885 µl buffer (0.1 M phosphate pH 6.9 / 0.2% BSA)
5 µl aldehyde in ethanol
10 µl luciferase (0.5 mg / ml)

Start the reaction by injecting 100 µl 50 µM FMNH ₂ . The integral of the resulting light quanta is measured within the first second after injection.

Measurement of luciferase activity in a flow-injection system

The structure is shown in Fig. 6. The luminescent cuvette has a measuring volume of approx. 150 µl and is provided with a photomultiplier at one end.

Since FMNH _{2 is} obtained by reduction with sodium dithionite under nitrogen, one of the two carrier strands must be oxygen-free (see competitive reaction between reduced FMN and O ₂ ). However, the whole system cannot be kept oxygen-free because the luciferase reaction itself requires oxygen. This results in the need for an oxygen-free and containing carrier stream. Both meet immediately in the cuvette.
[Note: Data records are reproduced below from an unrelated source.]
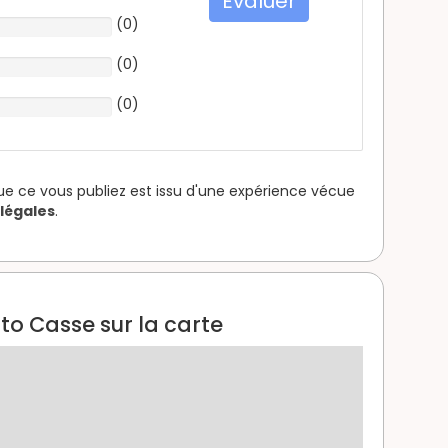
Evaluer
(
0
)
(
0
)
(
0
)
que ce vous publiez est issu d'une expérience vécue
légales
.
to Casse sur la carte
With the first injection through valve 1, 200 µl of a substrate solution (50 µM FMNH ₂ + aldehyde in 0.1 M phosphate buffer, 0.2% BSA) enters the carrier stream 1. The second injection through valve 2 of 30 µl luciferase solution is chosen in time so that it falls in the middle of the first injection.

Abbreviations:

BQ = 1,4-benzoquinone
BQ9A = 9- (1,4-benzoquinon-2-yl) nonanal
DTT = dithiothreit
FPLC = Fast Pressure Liquid Chromatography
LDAO = N, N-dimethyldodecylamine oxide
NQ = 1,4-naphthoquinone
NQXA = X- (1,4-naphthoquinon-2-yl) alkanal
PMSF = phenylmethylsulfonyl fluoride
UQ₀ = 2,3-dimethoxy-5-methyl-1,4-benzoquinone
UQ₆ = 2,3-dimethoxy-5-methyl-6-all-trans-farnesylfarnesyl-1,4-benzoquinone
UQ9A = 9- (5,6-dimethoxy-3-methyl-1,4-benzoquinon-2-yl) nonanal
UQ₁₀ = ubiquinone 50
VITK9A = 9- (3-methyl-1,4-naphthoquinon-2-yl) nonanal

Claims (6)

1. A method for the detection of substances which can be coupled to the photosystem II as ligands, characterized in that a herbicide (optionally contained in a medium) is detected using quinonaldehyde using a detection method known per se which is based on competition, taking advantage of the competition between the herbicide and the quinonaldehyde against Photosystem II. 2. The method according to claim 1, characterized in that one the amount of quinonaldehyde, that of the amount of herbicide to be detected corresponds to luciferase, determined on the basis of the amount of light in a manner known per se in the presence of the amount of herbicide corresponding amount of quinonaldehyde generated. 3. The method according to claim 1 or 2, characterized in that

• a) has a herbicide act on photosystem II, to which quinonaldehyde is coupled, and has coupled quinonaldehyde displaced and, if appropriate,
• b) the amount of the herbicide which has displaced quinonaldehyde is determined on the basis of the amount of light which luciferase produces in a manner known per se in the presence of the displaced quinonaldehyde.

4. The method according to any one of the preceding claims, characterized in that the process within the framework a flow injection analysis.   5. The method according to any one of the preceding claims, characterized in that the method with the help a biosensor and / or as a bioassay. 6. The method according to any one of the preceding claims, characterized in that the method using a Immunobiosensors and / or as homogeneous or heterogeneous Performs immunoassay.